__What is required__: Go over each line of the entries below, count those with "году", and give only the count.
==*==
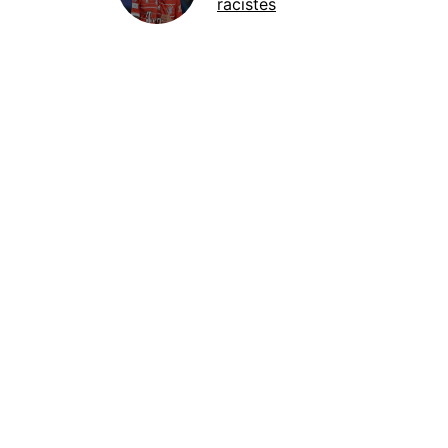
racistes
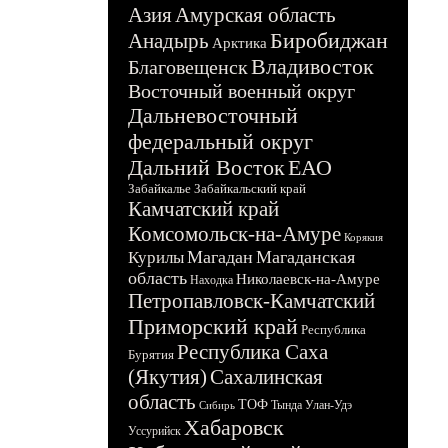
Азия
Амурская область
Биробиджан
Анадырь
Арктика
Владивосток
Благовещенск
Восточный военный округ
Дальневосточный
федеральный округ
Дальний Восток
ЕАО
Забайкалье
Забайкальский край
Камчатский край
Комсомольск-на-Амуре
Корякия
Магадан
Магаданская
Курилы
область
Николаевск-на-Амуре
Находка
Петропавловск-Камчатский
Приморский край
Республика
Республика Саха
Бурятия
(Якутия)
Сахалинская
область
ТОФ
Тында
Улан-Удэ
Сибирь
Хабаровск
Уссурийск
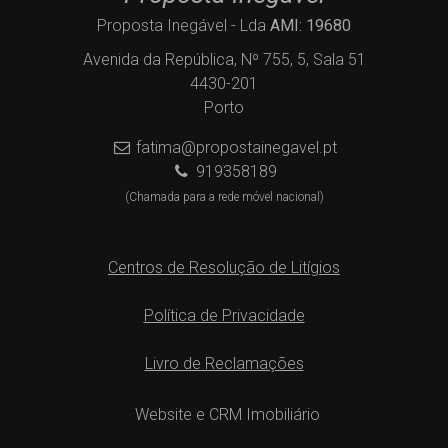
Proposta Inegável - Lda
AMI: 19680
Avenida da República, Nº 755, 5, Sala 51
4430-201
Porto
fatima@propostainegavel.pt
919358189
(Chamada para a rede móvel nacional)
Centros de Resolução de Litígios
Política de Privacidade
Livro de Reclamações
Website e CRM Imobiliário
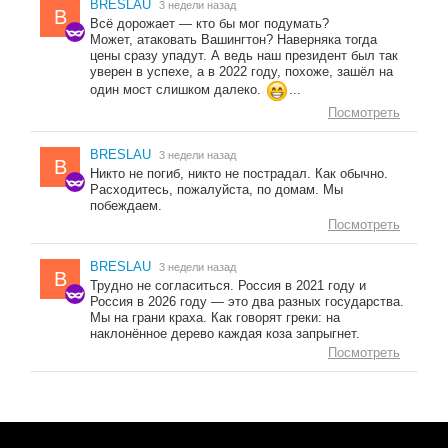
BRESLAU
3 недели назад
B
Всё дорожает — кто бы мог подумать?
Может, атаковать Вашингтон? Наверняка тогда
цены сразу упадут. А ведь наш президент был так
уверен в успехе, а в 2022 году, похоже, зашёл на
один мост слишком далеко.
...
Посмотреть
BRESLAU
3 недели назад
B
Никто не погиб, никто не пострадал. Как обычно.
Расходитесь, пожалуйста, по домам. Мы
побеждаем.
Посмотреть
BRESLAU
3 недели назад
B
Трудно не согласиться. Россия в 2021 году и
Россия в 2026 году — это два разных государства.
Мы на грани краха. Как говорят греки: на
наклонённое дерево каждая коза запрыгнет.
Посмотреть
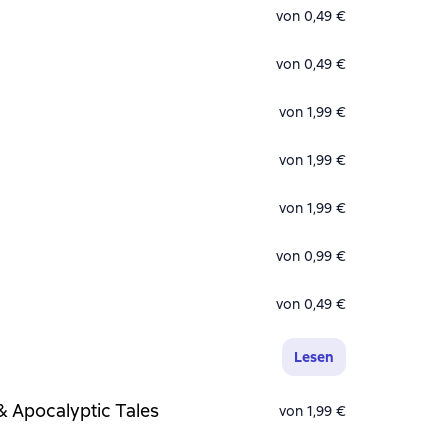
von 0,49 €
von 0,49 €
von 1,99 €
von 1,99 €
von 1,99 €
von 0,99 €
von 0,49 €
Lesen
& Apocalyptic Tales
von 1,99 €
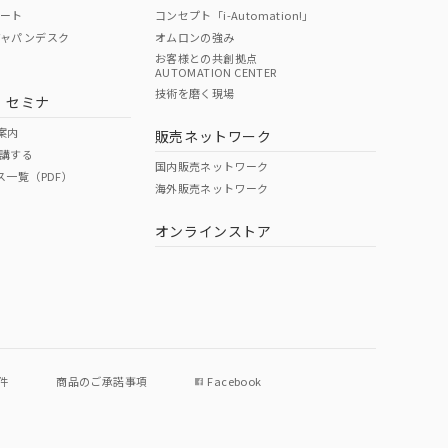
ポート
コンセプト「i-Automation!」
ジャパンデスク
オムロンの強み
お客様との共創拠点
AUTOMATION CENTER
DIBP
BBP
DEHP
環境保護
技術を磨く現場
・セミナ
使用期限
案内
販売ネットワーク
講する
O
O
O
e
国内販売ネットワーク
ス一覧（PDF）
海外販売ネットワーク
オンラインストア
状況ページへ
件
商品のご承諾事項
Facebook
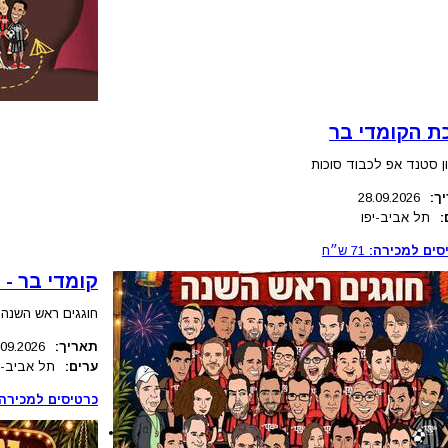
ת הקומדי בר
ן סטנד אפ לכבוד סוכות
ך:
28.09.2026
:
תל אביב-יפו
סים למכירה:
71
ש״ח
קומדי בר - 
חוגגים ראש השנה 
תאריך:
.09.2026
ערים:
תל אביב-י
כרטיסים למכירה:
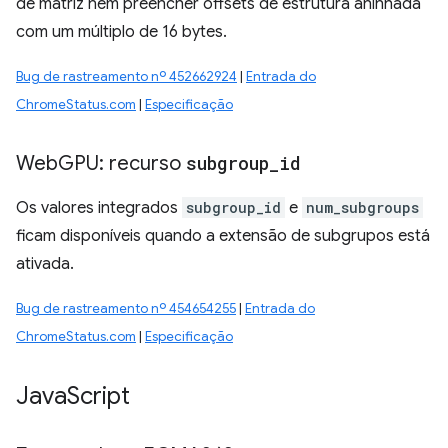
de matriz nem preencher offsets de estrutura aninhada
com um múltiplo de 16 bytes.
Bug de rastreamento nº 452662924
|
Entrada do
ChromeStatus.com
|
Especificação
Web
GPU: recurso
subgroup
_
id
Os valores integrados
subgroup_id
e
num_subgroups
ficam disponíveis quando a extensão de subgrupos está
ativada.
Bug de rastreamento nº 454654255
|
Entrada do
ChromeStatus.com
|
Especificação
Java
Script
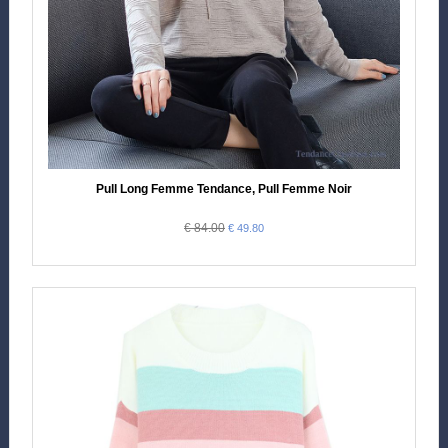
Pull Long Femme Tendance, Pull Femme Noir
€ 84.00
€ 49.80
==*==
__Result below__: 3